Please copy every line of the records below that holds the word "pattes".

┄┄┄┄┄┄┄┄┄┄

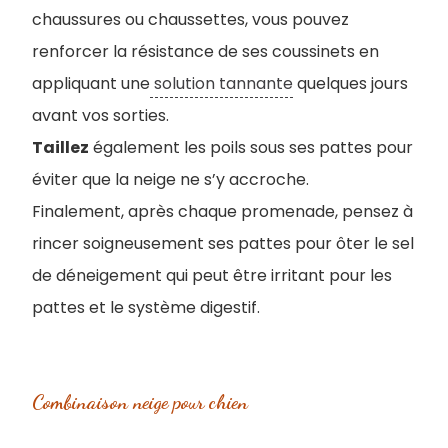
chaussures ou chaussettes, vous pouvez
renforcer la résistance de ses coussinets en
appliquant une
solution tannante
quelques jours
avant vos sorties.
Taillez
également les poils sous ses pattes pour
éviter que la neige ne s’y accroche.
Finalement, après chaque promenade, pensez à
rincer soigneusement ses pattes pour ôter le sel
de déneigement qui peut être irritant pour les
pattes et le système digestif.
Combinaison neige pour chien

┄┄┄┄┄┄┄┄┄┄

§ **SOLVED EXERCISE**:
également les poils sous ses pattes pour
rincer soigneusement ses pattes pour ôter le sel
pattes et le système digestif.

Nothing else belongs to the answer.